Fallait-il en arriver là ? Etait-ce bien raisonnable ? Pouvaient-ils agir moins froidement, avec un peu plus de tact et d’humanité ? N’auraient-ils pas dû laisser le vieil inspecteur passer un dernier Noël parmi les siens ? Longtemps on se posera la question et, d’ici deux ou trois siècles, elle prendra place parmi les grandes énigmes de l’histoire de France, aux côtés du Masque de Fer, du Collier de la Reine et des Frais de bouche de Jacques Chirac : pourquoi ont-ils tué Derrick ?

Stephan Derrick a été pendant vingt-cinq ans le premier flic du monde, un alter ego de James Bond (la vodka-martini en moins). Son jeu d’acteur faisait l’admiration de tous, ses cascades rendaient Rémy Julienne blême de jalousie et il dissimulait sous son élégant imperméable les atouts du plus grand serial lover de tous les temps. Combien de caissières de chez Karstadt ont un jour pensé, fermant les yeux, serrant les dents, que c’était la chaleur du souffle du beau Derrick qu’elles sentaient dans leur cou, et non celle de leur chef de rayon dont le râle maintenant s’étouffait au fond de la réserve. Du glamour, jamais du glauque : c’était tout Derrick !

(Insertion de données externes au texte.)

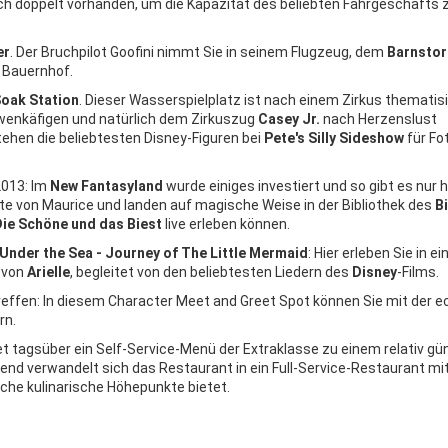
ich doppelt vorhanden, um die Kapazität des beliebten Fahrgeschäfts 
er
. Der Bruchpilot Goofini nimmt Sie in seinem Flugzeug, dem
Barnsto
n Bauernhof.
Soak Station
. Dieser Wasserspielplatz ist nach einem Zirkus thematis
öwenkäfigen und natürlich dem Zirkuszug
Casey Jr.
nach Herzenslust
ehen die beliebtesten Disney-Figuren bei
Pete's Silly Sideshow
für Fo
2013: Im
New Fantasyland
wurde einiges investiert und so gibt es nur h
ütte von Maurice und landen auf magische Weise in der Bibliothek des
B
Die Schöne und das Biest
live erleben können.
Under the Sea - Journey of The Little Mermaid
: Hier erleben Sie in ei
 von
Arielle
, begleitet von den beliebtesten Liedern des
Disney
-Films.
treffen: In diesem Character Meet and Greet Spot können Sie mit der 
rn.
t tagsüber ein Self-Service-Menü der Extraklasse zu einem relativ gü
nd verwandelt sich das Restaurant in ein Full-Service-Restaurant mi
che kulinarische Höhepunkte bietet.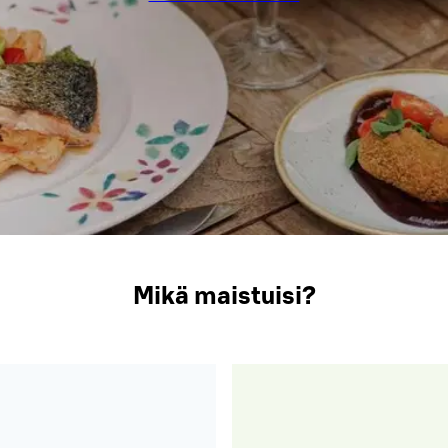
Mikä maistuisi?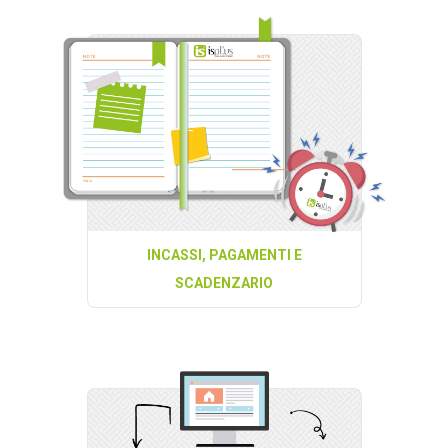
INCASSI, PAGAMENTI E
SCADENZARIO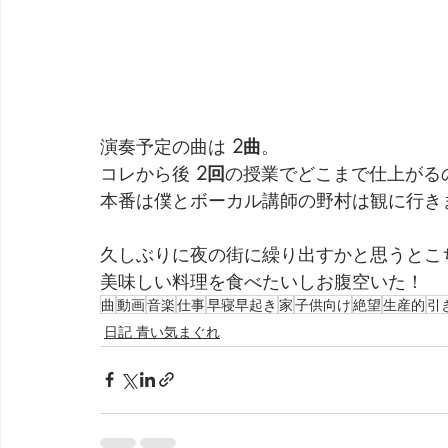
演奏予定の曲は 
2曲
。
コレから後 
2回
の授業でどこまで仕上がる
本番は僕とボーカル講師の野村は観に行き
久しぶりに夜の街に繰り出すかと思うとこ
美味しい料理を食べたいしお腹空いた！
曲
動画
音楽
仕事
早寝早起き
家
子供向け
絶望
生産的
引
日記 青い気まぐれ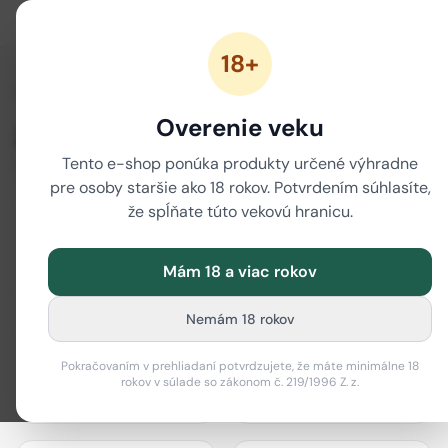
18+
/
Domov
Značky
Overenie veku
Značky
Tento e-shop ponúka produkty určené výhradne
80 značiek
pre osoby staršie ako 18 rokov. Potvrdením súhlasíte,
že spĺňate túto vekovú hranicu.
Mám 18 a viac rokov
actiTube
Best Buds
Nemám 18 rokov
Pokračovaním v prehliadaní potvrdzujete, že máte minimálne 18
rokov v súlade so zákonom č. 219/1996 Z. z.
Bione Cosmetics
Black Leaf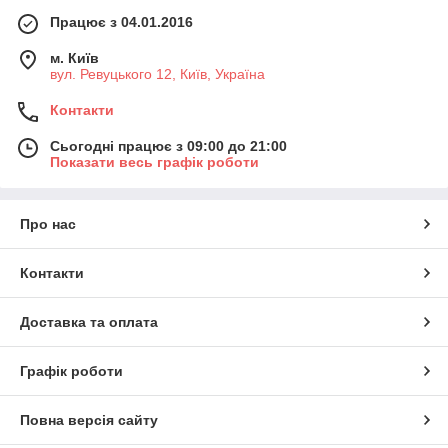
Працює з 04.01.2016
м. Київ
вул. Ревуцького 12, Київ, Україна
Контакти
Сьогодні працює з 09:00 до 21:00
Показати весь графік роботи
Про нас
Контакти
Доставка та оплата
Графік роботи
Повна версія сайту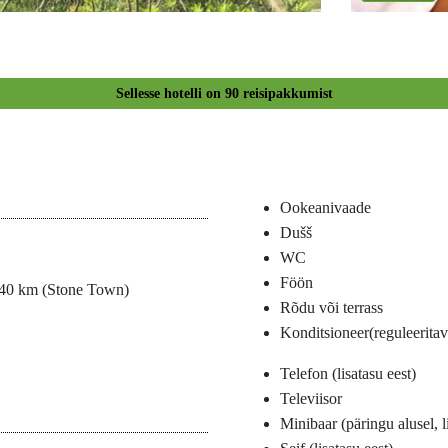
Sellesse hotelli on
90
reisipakkumist
Ookeanivaade
Dušš
WC
Föön
 40 km (Stone Town)
Rõdu või terrass
Konditsioneer(reguleeritav
Telefon (lisatasu eest)
Televiisor
Minibaar (päringu alusel, l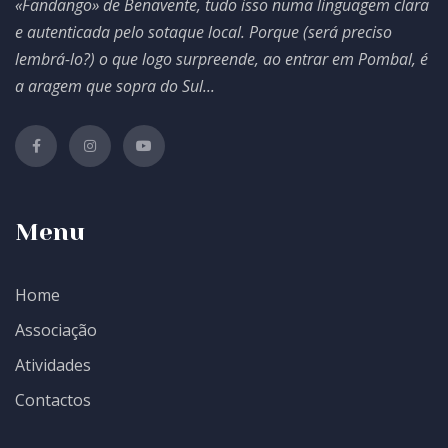
«Fandango» de Benavente, tudo isso numa linguagem clara
e autenticada pelo sotaque local. Porque (será preciso
lembrá-lo?) o que logo surpreende, ao entrar em Pombal, é
a aragem que sopra do Sul...
Menu
Home
Associação
Atividades
Contactos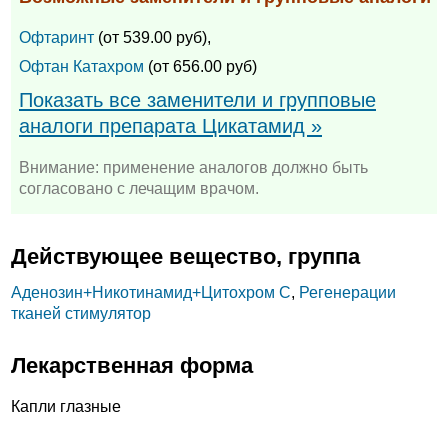
Офтаринт
(от 539.00 руб),
Офтан Катахром
(от 656.00 руб)
Показать все заменители и групповые
аналоги препарата Цикатамид »
Внимание: применение аналогов должно быть
согласовано с лечащим врачом.
Действующее вещество, группа
Аденозин+
Никотинамид+
Цитохром С
,
Регенерации
тканей стимулятор
Лекарственная форма
Капли глазные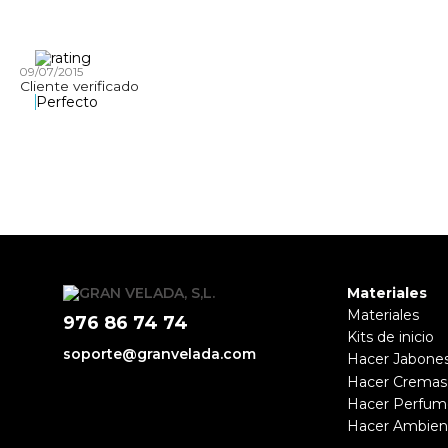
09/07/2015
Cliente verificado
Perfecto
Materiales
Materiales
976 86 74 74
Kits de inicio
soporte@granvelada.com
Hacer Jabone
Hacer Cremas
Hacer Perfum
Hacer Ambien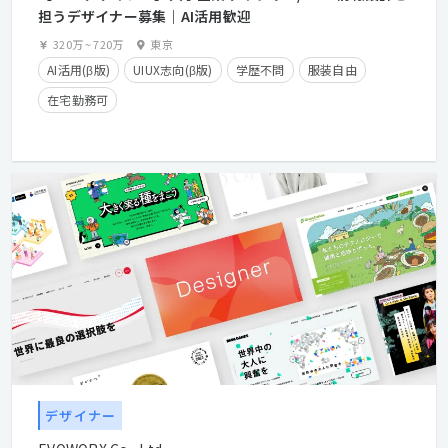
担うデザイナー募集｜AI活用歓迎
320万
~
720万
東京
AI活用(β版)
UIUX志向(β版)
学歴不問
服装自由
在宅勤務可
デザイナー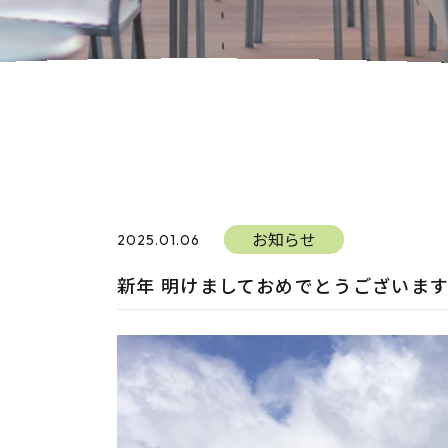
お知らせ
2025.01.06
新年 明けましておめでとうございま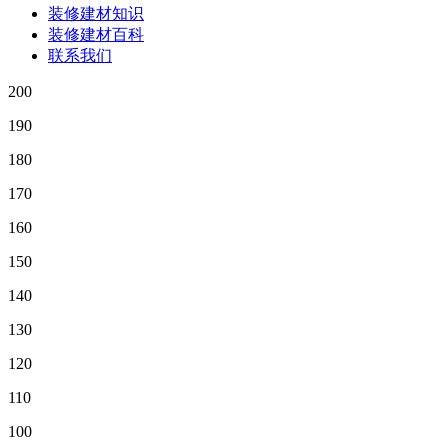
装修建材知识
装修建材百科
联系我们
200
190
180
170
160
150
140
130
120
110
100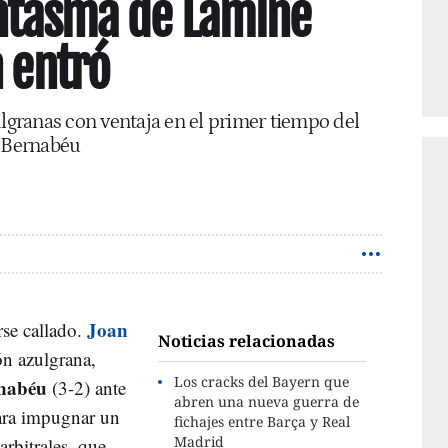
antasma de Lamine
n entró
ulgranas con ventaja en el primer tiempo del
o Bernabéu
Joan
se callado.
Noticias relacionadas
ión azulgrana,
Los cracks del Bayern que
rnabéu
(3-2) ante
abren una nueva guerra de
 para impugnar un
fichajes entre Barça y Real
Madrid
arbitrales, que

Pourtant, réduire le célèbre inspecteur à un simple physique ne serait pas lui rendre justice. Tout le monde en convient : les deux pêches qui lui servaient d’yeux cachaient sous leurs paupières tombantes un irrésistible humour. Les films de ce boute-en-train un peu fantasque procuraient même à ses fans un je-ne-sais-quoi de joie de vivre. Une équipe de chercheurs, qui aurait bien mérité le Nobel de médecine, a démontré en 1999 que Derrick concourait à lutter contre toutes les formes de dégénérescence liée au vieillissement : les scientifiques firent visionner d’une seule traite les 281 épisodes du feuilleton à 48 pensionnaires d’une maison de retraite des environs de Leipzig. Soit 11 jours 12 heures et 15 minutes sans interruption ! Eh bien, le taux de suicide dépassa les 75 % dès le premier jour.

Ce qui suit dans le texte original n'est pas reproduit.